The romantic imperialistic tradition stemming from Michaud was obviously at odds with the critically romantic one adopted by Scott and his followers. To the romantic imperialists the crusaders had brought enlightenment to a heathen world, whereas in Scott’s critically romantic version, they were barbarous and destructive and compared poorly with civilized and modern-thinking Muslims. But with the decay of imperialism in the twentieth century these contradictory visions fused in the West into a historiographical tradition which still colors popular conceptions and a similar convergence occurred in the Muslim world, although it was expressed in different terms.
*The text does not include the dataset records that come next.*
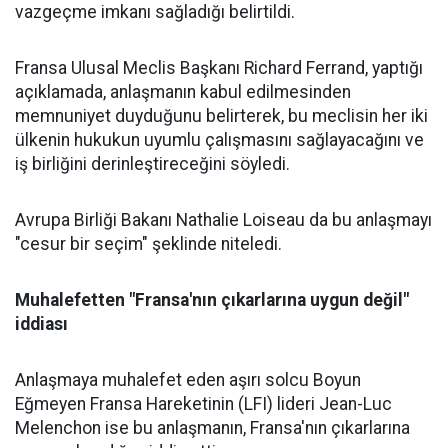
vazgeçme imkanı sağladığı belirtildi.
Fransa Ulusal Meclis Başkanı Richard Ferrand, yaptığı
açıklamada, anlaşmanın kabul edilmesinden
memnuniyet duyduğunu belirterek, bu meclisin her iki
ülkenin hukukun uyumlu çalışmasını sağlayacağını ve
iş birliğini derinleştireceğini söyledi.
Avrupa Birliği Bakanı Nathalie Loiseau da bu anlaşmayı
"cesur bir seçim" şeklinde niteledi.
Muhalefetten "Fransa'nın çıkarlarına uygun değil"
iddiası
Anlaşmaya muhalefet eden aşırı solcu Boyun
Eğmeyen Fransa Hareketinin (LFI) lideri Jean-Luc
Melenchon ise bu anlaşmanın, Fransa'nın çıkarlarına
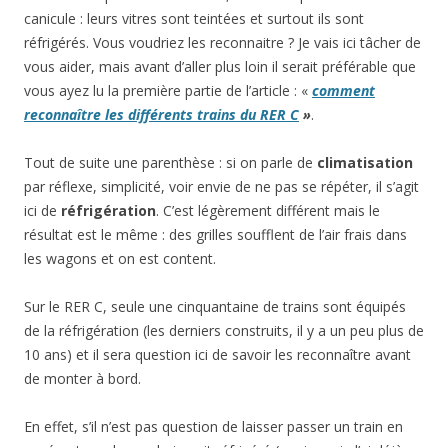
canicule : leurs vitres sont teintées et surtout ils sont
réfrigérés. Vous voudriez les reconnaitre ? Je vais ici tâcher de
vous aider, mais avant d’aller plus loin il serait préférable que
vous ayez lu la première partie de l’article : «
comment
reconnaître les différents trains du RER C
»
.
Tout de suite une parenthèse : si on parle de
climatisation
par réflexe, simplicité, voir envie de ne pas se répéter, il s’agit
ici de
réfrigération
. C’est légèrement différent mais le
résultat est le même : des grilles soufflent de l’air frais dans
les wagons et on est content.
Sur le RER C, seule une cinquantaine de trains sont équipés
de la réfrigération (les derniers construits, il y a un peu plus de
10 ans) et il sera question ici de savoir les reconnaître avant
de monter à bord.
En effet, s’il n’est pas question de laisser passer un train en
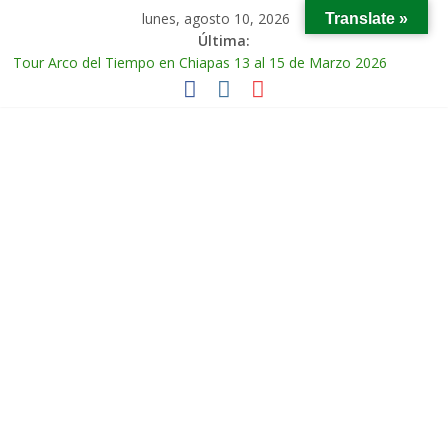
lunes, agosto 10, 2026
Translate »
Última:
Tour Arco del Tiempo en Chiapas 13 al 15 de Marzo 2026
Tour Tikal Magico en Guatemala 31 de Octubre al 2 de
Noviembre 2025
Tour Ruta Puuc 1 de Febrero del 2026
Excursión Volcán Chichonal en Chiapas 28 y 29 de Marzo 2026
Tour Calakmul Magico 28 de Febrero y 1 de Marzo 2026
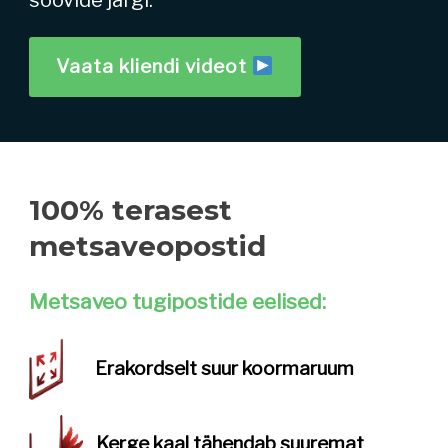
soovide järgi.
Vaata kliendi videot
100% terasest
metsaveopostid
Metsaveo tugipostide eelised:
Erakordselt
suur koormaruum
Kerge kaal
tähendab suuremat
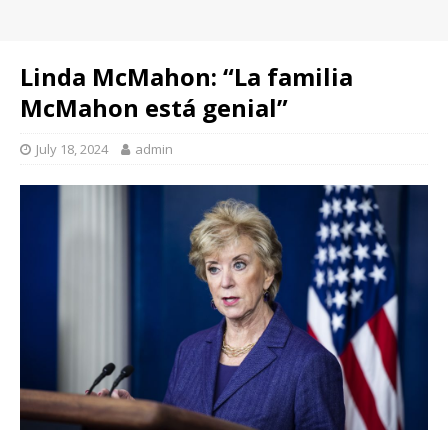
Linda McMahon: “La familia
McMahon está genial”
July 18, 2024
admin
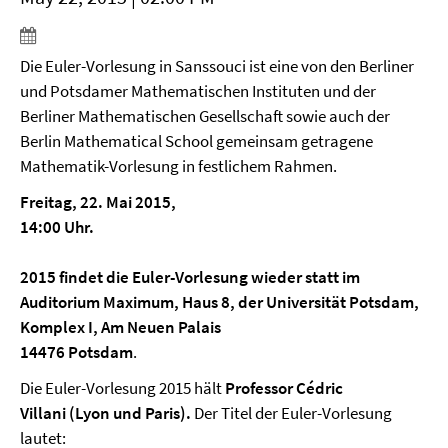
Die Euler-Vorlesung in Sanssouci ist eine von den Berliner
und Potsdamer Mathematischen Instituten und der
Berliner Mathematischen Gesellschaft sowie auch der
Berlin Mathematical School gemeinsam getragene
Mathematik-Vorlesung in festlichem Rahmen.
Freitag,
22. Mai 2015
,
14:00 Uhr.
2015 findet die Euler-Vorlesung wieder statt im
Auditorium Maximum, Haus 8, der Universität Potsdam,
Komplex I, Am Neuen Palais
14476 Potsdam
.
Die Euler-Vorlesung 2015 hält
Professor Cédric
Villani
(Lyon und Paris).
Der Titel der Euler-Vorlesung
lautet:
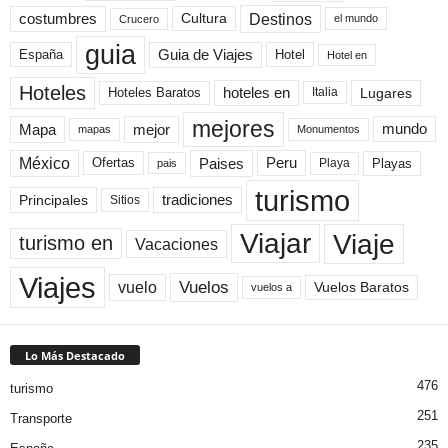
Destinos
Cultura
costumbres
el mundo
Crucero
guia
Guia de Viajes
España
Hotel
Hotel en
Hoteles
Hoteles Baratos
hoteles en
Lugares
Italia
mejores
Mapa
mejor
mundo
mapas
Monumentos
México
Paises
Peru
Playa
Playas
Ofertas
pais
turismo
Principales
tradiciones
Sitios
Viaje
Viajar
turismo en
Vacaciones
Viajes
Vuelos
vuelo
Vuelos Baratos
vuelos a
Lo Más Destacado
476
turismo
251
Transporte
235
In the 1890s the Ottoman Turkish sultan Abdulhamid II, whose empire was under severe pressure from the Russians, Greeks, French and British, asserted that the west had revived the crusades. His announcement aroused the interest of Muslims who had previously been indifferent to crusade history; they believed, after all, that they had comprehensively defeated the medieval European invaders of the Levant. And Abdulhamid’s equation of imperialism with crusading, for which he could hardly be blamed, given all the rhetoric that had washed round western Europe, struck a chord with Arab Nationalism, beginning to emerge in response to the British and French occupation of much of North Africa and the Levant and the settlement of Jews in Palestine. It was easy for the Nationalists to interpret the Michaudist vision of western forces returning to complete a work of enlightenment as evidence that Europe, having lost the first round in the crusades, had embarked on another. The idea of a continuing western assault on the Arab world by the heirs of morally and culturally inferior crusaders featured in Arab writings between the World Wars and was given additional edge in the 1940s by what was seen to be complicity in the creation of the state of Israel on the very ground occupied by the “crusader” kingdom of Jerusalem. Twenty years later the Islamists, who rejected much of the rest of Arab Nationalism, began to take over and globalize this package.

It is notable that the West has not tried to counter their historical vision, in spite of the fact that it is obviously a distortion of reality. As co-heirs of the traditions that originated in the writings of Michaud and Scott, most westerners seem to regard crusading in much the same light, with the difference that they are ashamed of it rather than defiant. And, suffering from collective amnesia with respect to crusading in general and its association with imperialism in particular, they do not know what the Islamist jihadis are talking about.